Exercise instructions: Please retype exactly the lines from the one containing "Çeşitli suçlardan dolayı 5 araç da trafikten" through the end of the records, leaving out the pictures.

Records to process:
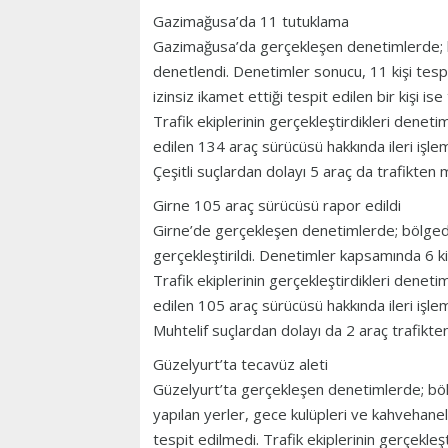
Gazimağusa’da 11 tutuklama
Gazimağusa’da gerçekleşen denetimlerde; bö
denetlendi. Denetimler sonucu, 11 kişi tespi
izinsiz ikamet ettiği tespit edilen bir kişi ise
Trafik ekiplerinin gerçekleştirdikleri deneti
edilen 134 araç sürücüsü hakkında ileri işlem
Çeşitli suçlardan dolayı 5 araç da trafikten 
Girne 105 araç sürücüsü rapor edildi
Girne’de gerçekleşen denetimlerde; bölgede
gerçekleştirildi. Denetimler kapsamında 6 kiş
Trafik ekiplerinin gerçekleştirdikleri deneti
edilen 105 araç sürücüsü hakkında ileri işlem
Muhtelif suçlardan dolayı da 2 araç trafikte
Güzelyurt’ta tecavüz aleti
Güzelyurt’ta gerçekleşen denetimlerde; bölge
yapılan yerler, gece kulüpleri ve kahvehan
tespit edilmedi. Trafik ekiplerinin gerçekleş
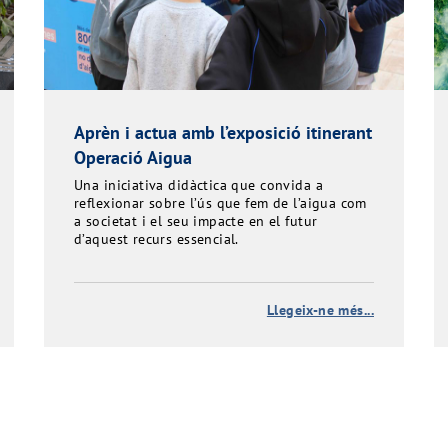
Aprèn i actua amb l’exposició itinerant
Operació Aigua
Una iniciativa didàctica que convida a
reflexionar sobre l’ús que fem de l’aigua com
a societat i el seu impacte en el futur
d’aquest recurs essencial.
Llegeix-ne més...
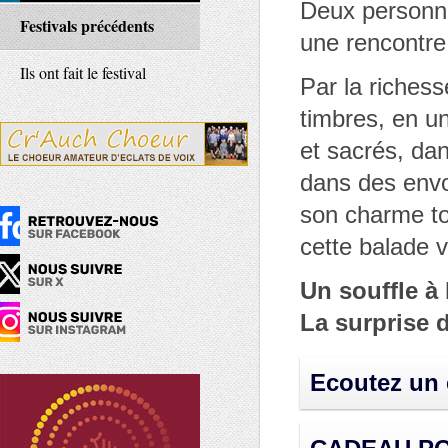
Deux personn
Festivals précédents
une rencontre
Ils ont fait le festival
Par la riches
timbres, en u
et sacrés, da
dans des envo
son charme to
cette balade 
Un souffle à
La surprise d
Ecoutez un e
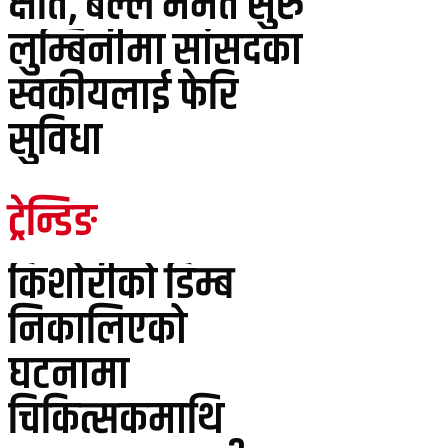
क्षति, बल्ल मर्मत सुरु
लुम्बिनीमा सांसदका
स्वकीयलाई फेरि
सुविधा
ट्रेन्डिङ
किशोरीको डिम्ब
निकालिएको
घटनामा
चिकित्सकमाथि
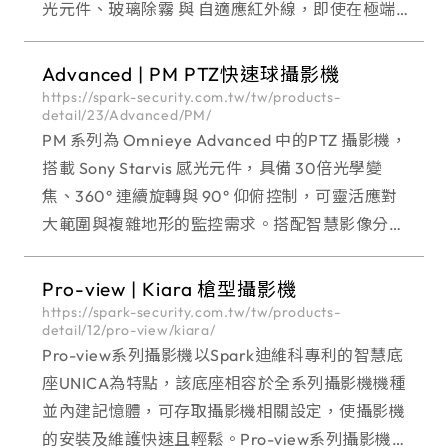
光元件、玻璃除霧 與 自適應紅外線，即使在極端
環境與光線變化劇烈的場域，也能穩定捕捉細節影
像。具備 雙向語音通
Advanced | PM PTZ快速球攝影機
https://spark-security.com.tw/tw/products-
detail/23/Advanced/PM/
PM 系列為 Omnieye Advanced 中的PTZ 攝影機，
搭載 Sony Starvis 感光元件，具備 30倍光學變
焦、360° 連續旋轉與 90° 仰俯控制，可靈活應對
大範圍與複雜地形的監控需求。搭配智慧影像分
析、雙向語音及玻璃除霧設計，能提供全天候、全
場景的
Pro-view | Kiara 槍型攝影機
https://spark-security.com.tw/tw/products-
detail/12/pro-view/kiara/
Pro-view系列攝影機以Spark迪維科專利的智慧底
座UNICA為特點，該底座相容於全系列攝影機機種
並內建記憶體，可存取攝影機相關設定，使攝影機
的安裝及維護快速且輕鬆。Pro-view系列攝影機具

Written solution:
Çeşitli suçlardan dolayı 5 araç da trafikten 
Girne 105 araç sürücüsü rapor edildi
Girne’de gerçekleşen denetimlerde; bölgede
gerçekleştirildi. Denetimler kapsamında 6 kiş
Trafik ekiplerinin gerçekleştirdikleri deneti
edilen 105 araç sürücüsü hakkında ileri işlem
Muhtelif suçlardan dolayı da 2 araç trafikte
Güzelyurt’ta tecavüz aleti
Güzelyurt’ta gerçekleşen denetimlerde; bölge
yapılan yerler, gece kulüpleri ve kahvehan
tespit edilmedi. Trafik ekiplerinin gerçekleş
Aprèn i actua amb l’exposició itinerant
Operació Aigua
Una iniciativa didàctica que convida a
reflexionar sobre l’ús que fem de l’aigua com
a societat i el seu impacte en el futur
d’aquest recurs essencial.
Llegeix-ne més...
Deux personn
Festivals précédents
une rencontre
Ils ont fait le festival
Par la riches
timbres, en u
et sacrés, da
dans des envo
son charme to
cette balade 
Un souffle à
La surprise d
Ecoutez un e
क्षति, बल्ल मर्मत सुरु
लुम्बिनीमा सांसदका
स्वकीयलाई फेरि
सुविधा
ट्रेन्डिङ
किशोरीको डिम्ब
निकालिएको
घटनामा
चिकित्सकमाथि
光元件、玻璃除霧 與 自適應紅外線，即使在極端
環境與光線變化劇烈的場域，也能穩定捕捉細節影
像。具備 雙向語音通
Advanced | PM PTZ快速球攝影機
https://spark-security.com.tw/tw/products-
detail/23/Advanced/PM/
PM 系列為 Omnieye Advanced 中的PTZ 攝影機，
搭載 Sony Starvis 感光元件，具備 30倍光學變
焦、360° 連續旋轉與 90° 仰俯控制，可靈活應對
大範圍與複雜地形的監控需求。搭配智慧影像分
析、雙向語音及玻璃除霧設計，能提供全天候、全
場景的
Pro-view | Kiara 槍型攝影機
https://spark-security.com.tw/tw/products-
detail/12/pro-view/kiara/
Pro-view系列攝影機以Spark迪維科專利的智慧底
座UNICA為特點，該底座相容於全系列攝影機機種
並內建記憶體，可存取攝影機相關設定，使攝影機
的安裝及維護快速且輕鬆。Pro-view系列攝影機具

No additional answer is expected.